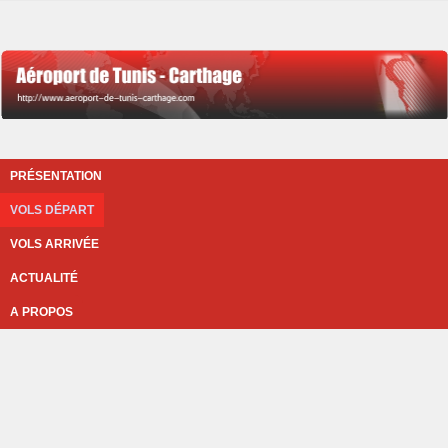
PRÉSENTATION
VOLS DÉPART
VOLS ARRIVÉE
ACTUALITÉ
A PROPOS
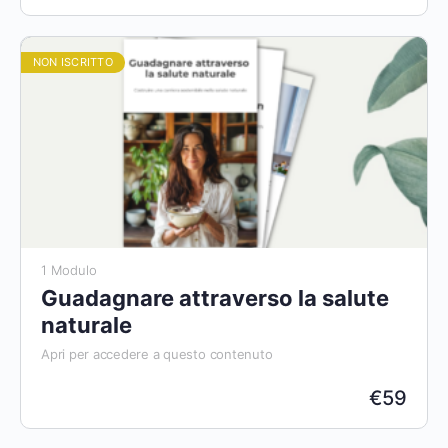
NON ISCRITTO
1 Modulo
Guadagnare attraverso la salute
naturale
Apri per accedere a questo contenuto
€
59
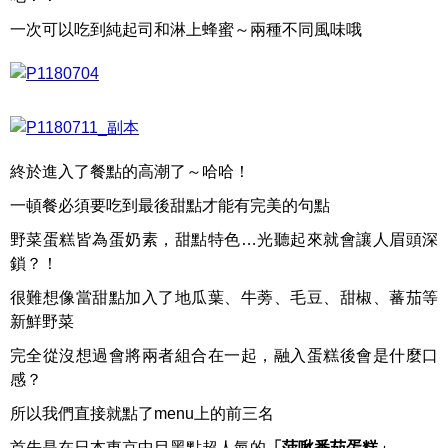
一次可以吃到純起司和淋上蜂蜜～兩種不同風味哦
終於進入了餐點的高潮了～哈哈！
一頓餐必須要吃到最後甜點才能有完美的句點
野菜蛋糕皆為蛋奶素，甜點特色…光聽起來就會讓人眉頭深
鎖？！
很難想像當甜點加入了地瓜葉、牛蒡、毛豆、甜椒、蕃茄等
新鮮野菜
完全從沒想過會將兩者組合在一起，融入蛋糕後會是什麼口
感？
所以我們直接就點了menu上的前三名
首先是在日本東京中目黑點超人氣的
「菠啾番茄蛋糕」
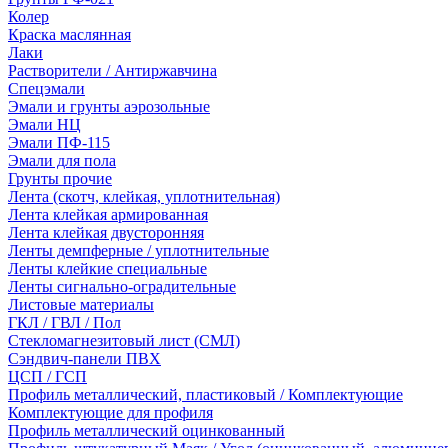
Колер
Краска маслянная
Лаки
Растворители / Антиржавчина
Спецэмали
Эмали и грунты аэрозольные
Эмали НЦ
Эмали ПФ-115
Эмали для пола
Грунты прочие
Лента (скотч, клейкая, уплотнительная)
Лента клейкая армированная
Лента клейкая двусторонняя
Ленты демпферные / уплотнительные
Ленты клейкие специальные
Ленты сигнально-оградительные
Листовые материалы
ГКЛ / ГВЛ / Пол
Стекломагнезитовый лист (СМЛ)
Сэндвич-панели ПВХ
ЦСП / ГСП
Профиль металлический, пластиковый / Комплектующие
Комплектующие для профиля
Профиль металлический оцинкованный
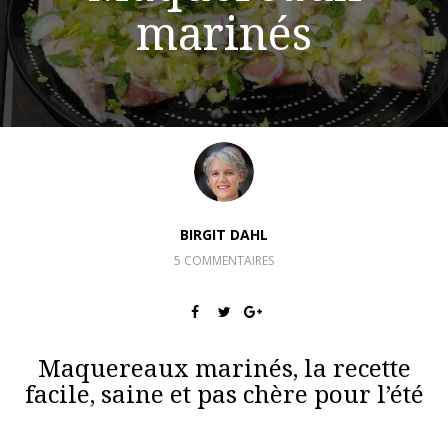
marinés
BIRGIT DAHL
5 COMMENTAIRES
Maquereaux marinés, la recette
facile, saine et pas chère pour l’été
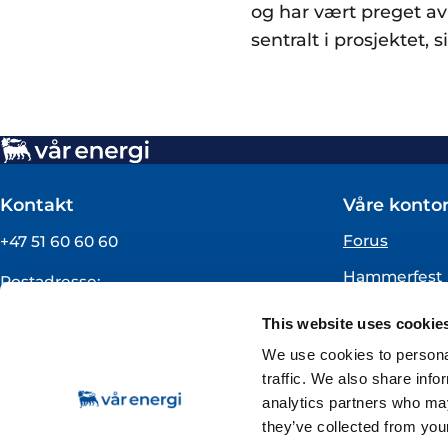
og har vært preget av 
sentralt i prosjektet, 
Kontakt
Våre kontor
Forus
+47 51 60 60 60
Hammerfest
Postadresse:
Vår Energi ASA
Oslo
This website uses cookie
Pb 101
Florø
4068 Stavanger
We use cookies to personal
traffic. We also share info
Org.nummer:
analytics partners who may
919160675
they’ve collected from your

* _YOUR TASK_
A faithful copy of the records above, without images, is what to give back.

* _YOUR SOLUTION_
PRÉSENTATION
VOLS DÉPART
VOLS ARRIVÉE
ACTUALITÉ
A PROPOS
NON ISCRITTO
1 Modulo
Guadagnare attraverso la salute
naturale
Apri per accedere a questo contenuto
€
59
一次可以吃到純起司和淋上蜂蜜～兩種不同風味哦
終於進入了餐點的高潮了～哈哈！
一頓餐必須要吃到最後甜點才能有完美的句點
野菜蛋糕皆為蛋奶素，甜點特色…光聽起來就會讓人眉頭深
鎖？！
很難想像當甜點加入了地瓜葉、牛蒡、毛豆、甜椒、蕃茄等
新鮮野菜
完全從沒想過會將兩者組合在一起，融入蛋糕後會是什麼口
感？
所以我們直接就點了menu上的前三名
首先是在日本東京中目黑點超人氣的
「菠啾番茄蛋糕」
Колер
Краска маслянная
Лаки
Растворители / Антиржавчина
Спецэмали
Эмали и грунты аэрозольные
Эмали НЦ
Эмали ПФ-115
Эмали для пола
Грунты прочие
Лента (скотч, клейкая, уплотнительная)
Лента клейкая армированная
Лента клейкая двусторонняя
Ленты демпферные / уплотнительные
Ленты клейкие специальные
Ленты сигнально-оградительные
Листовые материалы
ГКЛ / ГВЛ / Пол
Стекломагнезитовый лист (СМЛ)
Сэндвич-панели ПВХ
ЦСП / ГСП
Профиль металлический, пластиковый / Комплектующие
Комплектующие для профиля
Профиль металлический оцинкованный
marinés
BIRGIT DAHL
5 COMMENTAIRES
Maquereaux marinés, la recette
facile, saine et pas chère pour l’été
og har vært preget av 
sentralt i prosjektet, 
Kontakt
Våre kontor
Forus
+47 51 60 60 60
Hammerfest
Postadresse:
Vår Energi ASA
Oslo
This website uses cookie
Pb 101
Florø
4068 Stavanger
We use cookies to personal
traffic. We also share info
Org.nummer:
analytics partners who may
919160675
they’ve collected from your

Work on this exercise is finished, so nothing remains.